Start of Block
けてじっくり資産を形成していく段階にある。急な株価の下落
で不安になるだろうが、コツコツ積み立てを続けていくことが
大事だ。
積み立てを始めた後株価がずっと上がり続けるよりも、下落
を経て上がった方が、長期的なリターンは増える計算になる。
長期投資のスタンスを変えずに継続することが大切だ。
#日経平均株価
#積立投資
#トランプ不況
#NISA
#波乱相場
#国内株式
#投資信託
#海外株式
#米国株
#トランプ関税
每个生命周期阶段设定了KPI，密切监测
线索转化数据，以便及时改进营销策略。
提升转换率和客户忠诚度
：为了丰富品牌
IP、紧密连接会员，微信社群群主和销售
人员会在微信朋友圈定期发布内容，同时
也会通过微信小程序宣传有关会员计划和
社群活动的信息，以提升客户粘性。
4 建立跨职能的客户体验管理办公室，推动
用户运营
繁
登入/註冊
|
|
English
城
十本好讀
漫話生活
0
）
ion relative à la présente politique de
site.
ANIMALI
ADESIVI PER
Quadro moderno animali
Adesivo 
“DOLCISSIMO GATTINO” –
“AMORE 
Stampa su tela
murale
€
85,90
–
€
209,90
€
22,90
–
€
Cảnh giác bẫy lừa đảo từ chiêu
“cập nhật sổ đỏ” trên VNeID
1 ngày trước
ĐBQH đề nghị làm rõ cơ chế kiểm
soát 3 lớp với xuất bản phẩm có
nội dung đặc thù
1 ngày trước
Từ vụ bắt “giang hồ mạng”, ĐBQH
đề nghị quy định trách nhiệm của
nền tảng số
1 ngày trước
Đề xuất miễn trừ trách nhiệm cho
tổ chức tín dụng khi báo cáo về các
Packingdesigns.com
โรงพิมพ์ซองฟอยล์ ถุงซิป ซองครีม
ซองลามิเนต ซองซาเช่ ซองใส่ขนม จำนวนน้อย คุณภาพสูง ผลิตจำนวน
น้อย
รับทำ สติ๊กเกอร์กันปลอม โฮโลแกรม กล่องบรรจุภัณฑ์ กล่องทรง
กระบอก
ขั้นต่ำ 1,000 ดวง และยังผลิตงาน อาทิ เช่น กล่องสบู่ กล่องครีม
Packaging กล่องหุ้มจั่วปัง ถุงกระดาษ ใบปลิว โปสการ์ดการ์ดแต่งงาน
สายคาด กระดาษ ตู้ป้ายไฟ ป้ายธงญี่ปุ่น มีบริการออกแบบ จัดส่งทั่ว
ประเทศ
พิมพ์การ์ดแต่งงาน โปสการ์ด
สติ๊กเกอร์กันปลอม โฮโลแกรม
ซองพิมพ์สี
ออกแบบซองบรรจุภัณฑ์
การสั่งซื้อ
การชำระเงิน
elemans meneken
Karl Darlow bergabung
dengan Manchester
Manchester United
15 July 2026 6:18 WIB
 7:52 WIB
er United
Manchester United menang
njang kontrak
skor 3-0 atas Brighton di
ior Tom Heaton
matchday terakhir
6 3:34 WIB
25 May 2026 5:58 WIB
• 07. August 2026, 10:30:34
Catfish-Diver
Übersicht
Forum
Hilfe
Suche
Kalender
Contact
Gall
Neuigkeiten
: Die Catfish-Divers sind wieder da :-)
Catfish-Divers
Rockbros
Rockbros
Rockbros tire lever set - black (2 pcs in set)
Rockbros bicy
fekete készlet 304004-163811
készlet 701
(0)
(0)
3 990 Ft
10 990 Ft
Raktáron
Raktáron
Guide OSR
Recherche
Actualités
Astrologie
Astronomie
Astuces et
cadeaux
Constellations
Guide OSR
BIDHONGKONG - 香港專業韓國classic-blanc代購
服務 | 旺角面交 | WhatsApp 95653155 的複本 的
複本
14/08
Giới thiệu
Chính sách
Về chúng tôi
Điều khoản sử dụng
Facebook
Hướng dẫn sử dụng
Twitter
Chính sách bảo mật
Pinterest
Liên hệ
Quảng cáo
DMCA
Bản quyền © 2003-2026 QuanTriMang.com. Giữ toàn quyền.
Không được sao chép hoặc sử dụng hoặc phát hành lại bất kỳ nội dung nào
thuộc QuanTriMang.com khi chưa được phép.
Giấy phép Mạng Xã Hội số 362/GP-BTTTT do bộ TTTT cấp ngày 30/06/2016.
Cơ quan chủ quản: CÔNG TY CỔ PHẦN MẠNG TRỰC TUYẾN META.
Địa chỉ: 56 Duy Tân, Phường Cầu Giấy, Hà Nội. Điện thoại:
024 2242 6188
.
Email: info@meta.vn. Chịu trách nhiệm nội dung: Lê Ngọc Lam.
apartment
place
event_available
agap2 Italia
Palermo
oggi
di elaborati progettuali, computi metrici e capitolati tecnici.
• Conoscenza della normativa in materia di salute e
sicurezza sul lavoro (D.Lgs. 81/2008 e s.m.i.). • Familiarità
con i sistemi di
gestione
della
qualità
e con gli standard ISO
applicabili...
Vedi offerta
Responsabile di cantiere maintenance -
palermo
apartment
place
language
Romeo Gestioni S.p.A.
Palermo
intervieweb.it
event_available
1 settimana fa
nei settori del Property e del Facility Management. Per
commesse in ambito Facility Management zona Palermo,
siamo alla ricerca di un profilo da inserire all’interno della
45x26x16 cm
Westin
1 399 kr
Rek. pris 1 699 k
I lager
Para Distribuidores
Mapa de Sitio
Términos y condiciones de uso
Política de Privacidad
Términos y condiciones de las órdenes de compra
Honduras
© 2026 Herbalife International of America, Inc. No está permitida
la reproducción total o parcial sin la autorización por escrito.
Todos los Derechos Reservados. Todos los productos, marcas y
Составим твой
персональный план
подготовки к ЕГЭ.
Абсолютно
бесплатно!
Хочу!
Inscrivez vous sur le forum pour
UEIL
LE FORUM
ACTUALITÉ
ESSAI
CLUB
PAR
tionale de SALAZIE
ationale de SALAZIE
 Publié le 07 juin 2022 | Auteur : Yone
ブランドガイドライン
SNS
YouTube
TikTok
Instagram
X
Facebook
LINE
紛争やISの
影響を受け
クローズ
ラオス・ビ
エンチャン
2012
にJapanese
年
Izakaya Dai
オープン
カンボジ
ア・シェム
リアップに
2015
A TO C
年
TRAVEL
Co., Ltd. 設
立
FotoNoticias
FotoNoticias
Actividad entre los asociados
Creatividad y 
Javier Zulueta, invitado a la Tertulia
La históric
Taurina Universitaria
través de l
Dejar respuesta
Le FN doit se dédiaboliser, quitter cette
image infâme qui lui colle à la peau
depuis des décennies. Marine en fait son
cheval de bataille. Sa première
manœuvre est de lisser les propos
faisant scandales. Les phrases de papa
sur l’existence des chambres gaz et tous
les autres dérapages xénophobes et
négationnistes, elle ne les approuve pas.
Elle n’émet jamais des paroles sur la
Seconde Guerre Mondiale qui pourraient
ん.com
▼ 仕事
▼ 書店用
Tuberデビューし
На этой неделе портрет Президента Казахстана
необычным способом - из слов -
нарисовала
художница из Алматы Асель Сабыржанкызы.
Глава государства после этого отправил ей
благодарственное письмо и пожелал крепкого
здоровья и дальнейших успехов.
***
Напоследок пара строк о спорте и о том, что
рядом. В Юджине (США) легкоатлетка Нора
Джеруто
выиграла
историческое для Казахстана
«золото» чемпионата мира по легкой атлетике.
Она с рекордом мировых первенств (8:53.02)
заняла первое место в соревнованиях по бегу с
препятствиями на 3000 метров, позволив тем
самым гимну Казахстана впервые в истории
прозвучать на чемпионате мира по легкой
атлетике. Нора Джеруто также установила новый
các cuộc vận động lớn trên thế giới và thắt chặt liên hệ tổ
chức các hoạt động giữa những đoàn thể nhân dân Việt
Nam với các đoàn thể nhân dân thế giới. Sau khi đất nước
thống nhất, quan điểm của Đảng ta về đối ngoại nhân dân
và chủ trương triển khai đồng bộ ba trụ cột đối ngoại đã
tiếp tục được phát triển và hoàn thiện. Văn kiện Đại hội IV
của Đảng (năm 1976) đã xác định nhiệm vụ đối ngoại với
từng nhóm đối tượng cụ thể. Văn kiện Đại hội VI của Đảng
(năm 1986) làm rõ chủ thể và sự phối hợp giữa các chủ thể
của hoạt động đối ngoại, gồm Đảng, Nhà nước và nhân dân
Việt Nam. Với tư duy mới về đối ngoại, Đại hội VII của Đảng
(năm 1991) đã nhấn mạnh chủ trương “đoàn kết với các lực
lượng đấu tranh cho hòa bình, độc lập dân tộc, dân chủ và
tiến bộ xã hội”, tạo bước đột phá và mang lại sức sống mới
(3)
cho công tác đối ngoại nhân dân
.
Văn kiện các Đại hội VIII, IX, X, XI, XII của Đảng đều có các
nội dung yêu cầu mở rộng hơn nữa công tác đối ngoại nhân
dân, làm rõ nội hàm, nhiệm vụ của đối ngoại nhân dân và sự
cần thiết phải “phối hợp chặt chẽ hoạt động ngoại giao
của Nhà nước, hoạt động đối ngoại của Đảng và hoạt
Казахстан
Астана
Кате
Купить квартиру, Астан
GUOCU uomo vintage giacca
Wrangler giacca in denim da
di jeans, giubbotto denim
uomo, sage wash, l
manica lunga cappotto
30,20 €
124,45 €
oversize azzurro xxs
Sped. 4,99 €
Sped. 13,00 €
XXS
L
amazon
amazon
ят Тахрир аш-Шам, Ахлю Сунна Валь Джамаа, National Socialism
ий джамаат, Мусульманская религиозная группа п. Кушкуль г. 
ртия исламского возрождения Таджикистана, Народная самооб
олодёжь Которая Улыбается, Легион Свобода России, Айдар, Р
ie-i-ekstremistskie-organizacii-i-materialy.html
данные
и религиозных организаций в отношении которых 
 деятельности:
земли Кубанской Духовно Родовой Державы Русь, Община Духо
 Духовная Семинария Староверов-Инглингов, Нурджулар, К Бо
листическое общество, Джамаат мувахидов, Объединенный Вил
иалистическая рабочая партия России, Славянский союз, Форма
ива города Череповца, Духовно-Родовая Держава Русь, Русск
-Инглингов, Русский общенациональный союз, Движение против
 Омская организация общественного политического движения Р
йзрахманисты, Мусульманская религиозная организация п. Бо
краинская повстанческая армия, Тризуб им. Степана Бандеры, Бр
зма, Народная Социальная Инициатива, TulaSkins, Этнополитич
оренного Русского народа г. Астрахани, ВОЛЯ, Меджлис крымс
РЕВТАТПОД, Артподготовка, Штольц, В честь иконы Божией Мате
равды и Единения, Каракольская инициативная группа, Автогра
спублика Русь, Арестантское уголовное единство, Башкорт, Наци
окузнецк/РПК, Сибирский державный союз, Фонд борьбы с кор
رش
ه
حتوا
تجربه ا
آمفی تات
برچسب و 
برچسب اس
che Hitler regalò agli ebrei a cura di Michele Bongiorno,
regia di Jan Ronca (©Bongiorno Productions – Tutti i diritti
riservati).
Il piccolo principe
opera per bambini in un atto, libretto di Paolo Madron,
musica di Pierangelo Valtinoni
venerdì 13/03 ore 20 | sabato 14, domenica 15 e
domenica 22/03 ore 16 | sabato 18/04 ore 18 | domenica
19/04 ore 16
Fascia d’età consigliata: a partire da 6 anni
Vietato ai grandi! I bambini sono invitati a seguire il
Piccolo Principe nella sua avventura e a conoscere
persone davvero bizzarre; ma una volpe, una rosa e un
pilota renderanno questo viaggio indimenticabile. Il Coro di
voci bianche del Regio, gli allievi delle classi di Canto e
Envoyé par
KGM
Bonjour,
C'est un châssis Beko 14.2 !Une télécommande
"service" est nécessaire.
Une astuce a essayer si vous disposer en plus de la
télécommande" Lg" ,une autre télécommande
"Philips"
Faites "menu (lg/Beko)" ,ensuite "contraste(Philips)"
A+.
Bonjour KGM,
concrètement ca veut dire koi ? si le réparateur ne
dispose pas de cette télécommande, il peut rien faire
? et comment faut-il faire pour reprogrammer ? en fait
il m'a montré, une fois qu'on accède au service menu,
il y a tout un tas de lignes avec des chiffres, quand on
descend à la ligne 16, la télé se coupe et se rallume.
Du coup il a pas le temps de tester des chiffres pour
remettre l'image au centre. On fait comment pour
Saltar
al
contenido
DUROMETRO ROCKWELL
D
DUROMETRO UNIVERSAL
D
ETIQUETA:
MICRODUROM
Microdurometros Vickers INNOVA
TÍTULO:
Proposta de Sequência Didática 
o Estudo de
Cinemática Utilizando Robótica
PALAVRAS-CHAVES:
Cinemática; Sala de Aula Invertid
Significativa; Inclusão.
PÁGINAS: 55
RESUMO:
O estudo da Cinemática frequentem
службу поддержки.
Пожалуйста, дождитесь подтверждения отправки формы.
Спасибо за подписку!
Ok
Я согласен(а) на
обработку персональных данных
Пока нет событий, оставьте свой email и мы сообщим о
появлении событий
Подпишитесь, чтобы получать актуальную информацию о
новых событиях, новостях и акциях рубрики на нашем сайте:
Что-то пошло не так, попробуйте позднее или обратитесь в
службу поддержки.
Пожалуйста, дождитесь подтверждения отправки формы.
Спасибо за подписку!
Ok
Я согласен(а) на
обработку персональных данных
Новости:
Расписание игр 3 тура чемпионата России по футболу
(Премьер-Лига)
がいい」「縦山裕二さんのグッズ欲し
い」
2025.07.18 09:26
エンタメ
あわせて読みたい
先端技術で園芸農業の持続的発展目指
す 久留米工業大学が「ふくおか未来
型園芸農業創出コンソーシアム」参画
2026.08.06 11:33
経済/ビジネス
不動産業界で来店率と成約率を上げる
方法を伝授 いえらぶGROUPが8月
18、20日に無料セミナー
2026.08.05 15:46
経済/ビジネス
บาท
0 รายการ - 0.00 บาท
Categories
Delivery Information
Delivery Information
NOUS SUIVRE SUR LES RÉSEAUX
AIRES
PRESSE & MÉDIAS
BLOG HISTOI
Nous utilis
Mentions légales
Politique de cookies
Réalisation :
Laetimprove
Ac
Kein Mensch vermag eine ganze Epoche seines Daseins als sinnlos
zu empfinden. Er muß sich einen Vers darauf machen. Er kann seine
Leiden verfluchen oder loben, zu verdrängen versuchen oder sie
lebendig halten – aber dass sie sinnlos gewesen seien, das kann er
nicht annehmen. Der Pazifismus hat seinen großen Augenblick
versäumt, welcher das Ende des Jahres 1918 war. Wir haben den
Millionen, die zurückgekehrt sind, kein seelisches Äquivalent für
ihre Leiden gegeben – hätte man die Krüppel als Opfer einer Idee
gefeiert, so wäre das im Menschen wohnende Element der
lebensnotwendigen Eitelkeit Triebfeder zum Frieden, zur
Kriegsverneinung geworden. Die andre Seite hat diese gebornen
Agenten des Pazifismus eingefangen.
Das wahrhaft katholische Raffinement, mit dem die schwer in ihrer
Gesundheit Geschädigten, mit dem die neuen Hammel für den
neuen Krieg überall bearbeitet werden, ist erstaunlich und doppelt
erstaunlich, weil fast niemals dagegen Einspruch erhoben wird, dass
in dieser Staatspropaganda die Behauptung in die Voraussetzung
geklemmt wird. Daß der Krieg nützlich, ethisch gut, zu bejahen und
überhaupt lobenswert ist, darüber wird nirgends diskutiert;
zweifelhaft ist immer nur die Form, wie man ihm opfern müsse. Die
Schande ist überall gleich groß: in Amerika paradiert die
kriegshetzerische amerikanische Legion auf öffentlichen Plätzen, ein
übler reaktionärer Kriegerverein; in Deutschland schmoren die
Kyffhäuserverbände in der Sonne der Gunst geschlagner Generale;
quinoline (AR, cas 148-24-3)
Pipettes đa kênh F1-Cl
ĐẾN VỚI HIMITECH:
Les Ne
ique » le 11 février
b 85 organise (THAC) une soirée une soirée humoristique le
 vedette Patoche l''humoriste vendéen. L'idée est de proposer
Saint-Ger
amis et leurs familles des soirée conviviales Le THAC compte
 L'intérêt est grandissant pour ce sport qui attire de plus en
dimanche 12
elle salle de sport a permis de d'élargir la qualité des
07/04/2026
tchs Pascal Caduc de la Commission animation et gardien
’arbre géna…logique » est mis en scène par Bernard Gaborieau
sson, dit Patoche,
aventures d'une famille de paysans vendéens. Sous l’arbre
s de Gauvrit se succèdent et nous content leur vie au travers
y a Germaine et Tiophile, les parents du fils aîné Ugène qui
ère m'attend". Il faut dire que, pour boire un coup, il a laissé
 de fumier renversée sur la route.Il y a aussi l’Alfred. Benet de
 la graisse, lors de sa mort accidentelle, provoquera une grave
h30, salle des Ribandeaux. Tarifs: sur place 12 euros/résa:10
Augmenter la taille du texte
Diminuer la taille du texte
End of Block
EXERCISE INSTRUCTIONS:
Which of the lines in the data contain the string "domenica"? Return each one.

EXERCISE SOLUTION:
venerdì 13/03 ore 20 | sabato 14, domenica 15 e
domenica 22/03 ore 16 | sabato 18/04 ore 18 | domenica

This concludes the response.